Information provided Start Marker
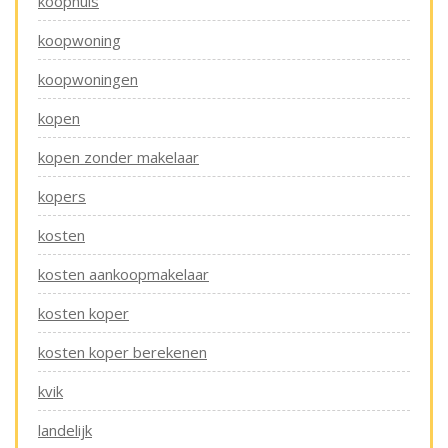
koophuis
koopwoning
koopwoningen
kopen
kopen zonder makelaar
kopers
kosten
kosten aankoopmakelaar
kosten koper
kosten koper berekenen
kvik
landelijk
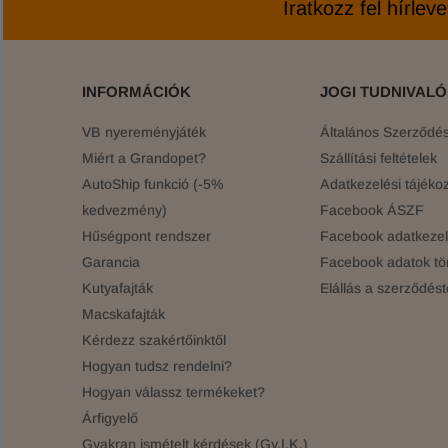
Iratkozz fel hírlev
INFORMÁCIÓK
JOGI TUDNIVAL
VB nyereményjáték
Általános Szerződési
Miért a Grandopet?
Szállítási feltételek
AutoShip funkció (-5%
Adatkezelési tájékoz
kedvezmény)
Facebook ÁSZF
Hűségpont rendszer
Facebook adatkezelé
Garancia
Facebook adatok tö
Kutyafajták
Elállás a szerződést
Macskafajták
Kérdezz szakértőinktől
Hogyan tudsz rendelni?
Hogyan válassz termékeket?
Árfigyelő
Gyakran ismételt kérdések (Gy.I.K.)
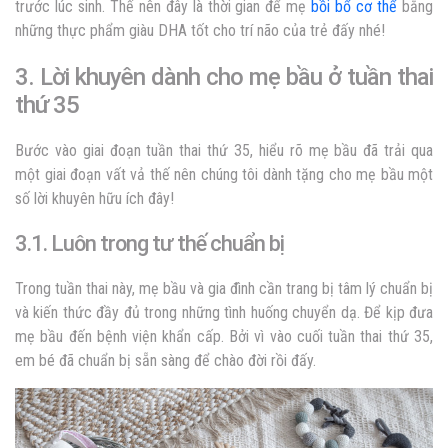
trước lúc sinh. Thế nên đây là thời gian để mẹ
bồi bổ cơ thể
bằng
những thực phẩm giàu DHA tốt cho trí não của trẻ đấy nhé!
3. Lời khuyên dành cho mẹ bầu ở tuần thai
thứ 35
Bước vào giai đoạn tuần thai thứ 35, hiểu rõ mẹ bầu đã trải qua
một giai đoạn vất vả thế nên chúng tôi dành tặng cho mẹ bầu một
số lời khuyên hữu ích đây!
3.1. Luôn trong tư thế chuẩn bị
Trong tuần thai này, mẹ bầu và gia đình cần trang bị tâm lý chuẩn bị
và kiến thức đầy đủ trong những tình huống chuyển dạ. Để kịp đưa
mẹ bầu đến bệnh viện khẩn cấp. Bởi vì vào cuối tuần thai thứ 35,
em bé đã chuẩn bị sẵn sàng để chào đời rồi đấy.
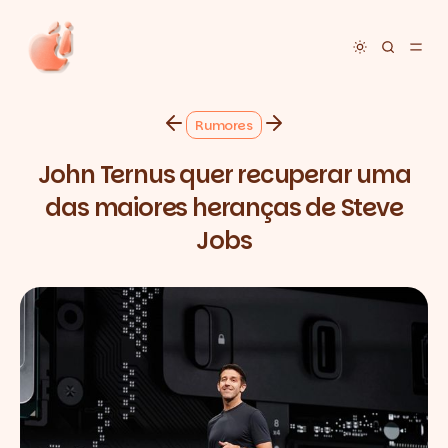
Toggle dar
Rumores
John Ternus quer recuperar uma
das maiores heranças de Steve
Jobs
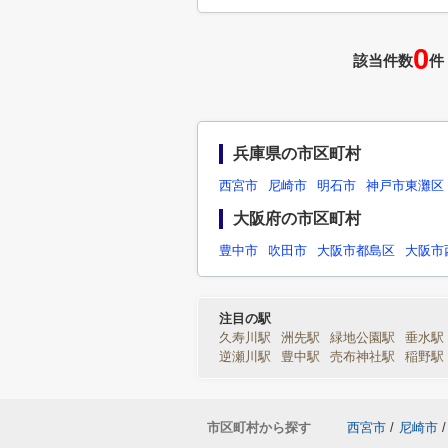
0
該当件数
件
兵庫県の市区町村
西宮市
尼崎市
明石市
神戸市東灘区
大阪府の市区町村
豊中市
吹田市
大阪市都島区
大阪市
注目の駅
久寿川駅
洲先駅
緑地公園駅
垂水駅
逆瀬川駅
豊中駅
売布神社駅
稲野駅
市区町村から探す
西宮市
/
尼崎市
/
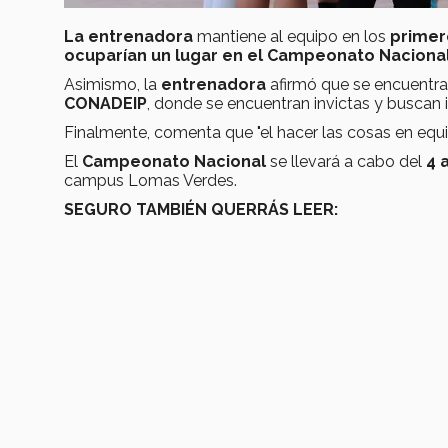
La entrenadora
mantiene al equipo en los
primero
ocuparían un lugar en el Campeonato Naciona
Asimismo, la
entrenadora
afirmó que se encuentra
CONADEIP
, donde se encuentran invictas y buscan ir
Finalmente, comenta que "el hacer las cosas en equip
El
Campeonato Nacional
se llevará a cabo del
4 
campus Lomas Verdes.
SEGURO TAMBIÉN QUERRÁS LEER:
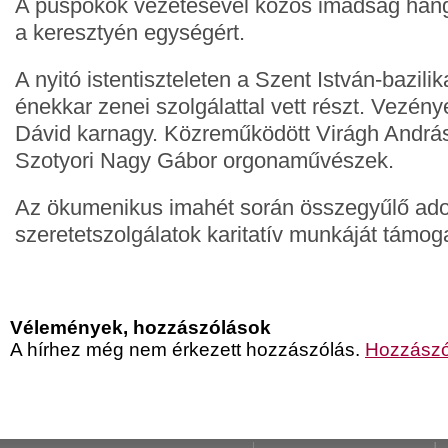
A püspökök vezetésével közös imádság hangz
a keresztyén egységért.
A nyitó istentiszteleten a Szent István-bazili
énekkar zenei szolgálattal vett részt. Vezény
Dávid karnagy. Közreműködött Virágh Andrá
Szotyori Nagy Gábor orgonaművészek.
Az ökumenikus imahét során összegyűlő ad
szeretetszolgálatok karitatív munkáját támoga
Vélemények, hozzászólások
A hírhez még nem érkezett hozzászólás.
Hozzászó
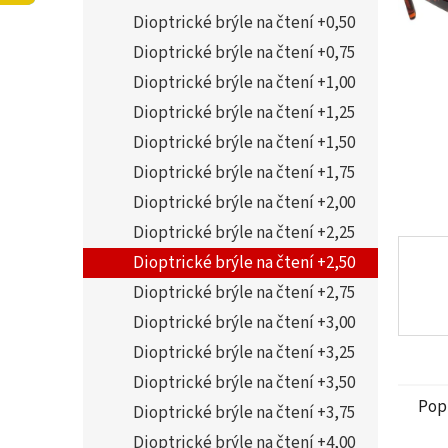
5
í
Dioptrické brýle na čtení +0,50
hvězdi
p
a
Dioptrické brýle na čtení +0,75
n
Dioptrické brýle na čtení +1,00
e
Dioptrické brýle na čtení +1,25
l
Dioptrické brýle na čtení +1,50
Dioptrické brýle na čtení +1,75
Dioptrické brýle na čtení +2,00
Dioptrické brýle na čtení +2,25
Dioptrické brýle na čtení +2,50
Dioptrické brýle na čtení +2,75
Dioptrické brýle na čtení +3,00
Dioptrické brýle na čtení +3,25
Dioptrické brýle na čtení +3,50
Pop
Dioptrické brýle na čtení +3,75
Dioptrické brýle na čtení +4,00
Information provided End Marker
▶ _Task goal_
Give the records again exactly, without pictures.

▶ _Result_
koophuis
koopwoning
koopwoningen
kopen
kopen zonder makelaar
kopers
kosten
kosten aankoopmakelaar
kosten koper
kosten koper berekenen
kvik
landelijk
Iratkozz fel hírlev
INFORMÁCIÓK
JOGI TUDNIVAL
VB nyereményjáték
Általános Szerződési
Miért a Grandopet?
Szállítási feltételek
AutoShip funkció (-5%
Adatkezelési tájékoz
kedvezmény)
Facebook ÁSZF
Hűségpont rendszer
Facebook adatkezelé
Garancia
Facebook adatok tö
Kutyafajták
Elállás a szerződést
Macskafajták
Kérdezz szakértőinktől
Hogyan tudsz rendelni?
Hogyan válassz termékeket?
Árfigyelő
Gyakran ismételt kérdések (Gy.I.K.)
trước lúc sinh. Thế nên đây là thời gian để mẹ
bồi bổ cơ thể
bằng
những thực phẩm giàu DHA tốt cho trí não của trẻ đấy nhé!
3. Lời khuyên dành cho mẹ bầu ở tuần thai
thứ 35
Bước vào giai đoạn tuần thai thứ 35, hiểu rõ mẹ bầu đã trải qua
một giai đoạn vất vả thế nên chúng tôi dành tặng cho mẹ bầu một
số lời khuyên hữu ích đây!
3.1. Luôn trong tư thế chuẩn bị
Trong tuần thai này, mẹ bầu và gia đình cần trang bị tâm lý chuẩn bị
và kiến thức đầy đủ trong những tình huống chuyển dạ. Để kịp đưa
mẹ bầu đến bệnh viện khẩn cấp. Bởi vì vào cuối tuần thai thứ 35,
em bé đã chuẩn bị sẵn sàng để chào đời rồi đấy.
Toggle dar
Rumores
John Ternus quer recuperar uma
das maiores heranças de Steve
Jobs
0
該当件数
件
兵庫県の市区町村
西宮市
尼崎市
明石市
神戸市東灘区
大阪府の市区町村
豊中市
吹田市
大阪市都島区
大阪市
注目の駅
久寿川駅
洲先駅
緑地公園駅
垂水駅
逆瀬川駅
豊中駅
売布神社駅
稲野駅
市区町村から探す
西宮市
/
尼崎市
/
La entrenadora
mantiene al equipo en los
primero
ocuparían un lugar en el Campeonato Naciona
Asimismo, la
entrenadora
afirmó que se encuentra
CONADEIP
, donde se encuentran invictas y buscan ir
Finalmente, comenta que "el hacer las cosas en equip
El
Campeonato Nacional
se llevará a cabo del
4 
campus Lomas Verdes.
SEGURO TAMBIÉN QUERRÁS LEER:
A püspökök vezetésével közös imádság hangz
a keresztyén egységért.
A nyitó istentiszteleten a Szent István-bazili
énekkar zenei szolgálattal vett részt. Vezény
Dávid karnagy. Közreműködött Virágh Andrá
Szotyori Nagy Gábor orgonaművészek.
Az ökumenikus imahét során összegyűlő ad
szeretetszolgálatok karitatív munkáját támoga
Vélemények, hozzászólások
A hírhez még nem érkezett hozzászólás.
Hozzászó
5
í
Dioptrické brýle na čtení +0,50
hvězdi
p
a
Dioptrické brýle na čtení +0,75
n
Dioptrické brýle na čtení +1,00
e
Dioptrické brýle na čtení +1,25
l
Dioptrické brýle na čtení +1,50
Dioptrické brýle na čtení +1,75
Dioptrické brýle na čtení +2,00
Dioptrické brýle na čtení +2,25
Dioptrické brýle na čtení +2,50
Dioptrické brýle na čtení +2,75
Dioptrické brýle na čtení +3,00
Dioptrické brýle na čtení +3,25
Dioptrické brýle na čtení +3,50
Pop
Dioptrické brýle na čtení +3,75
Dioptrické brýle na čtení +4,00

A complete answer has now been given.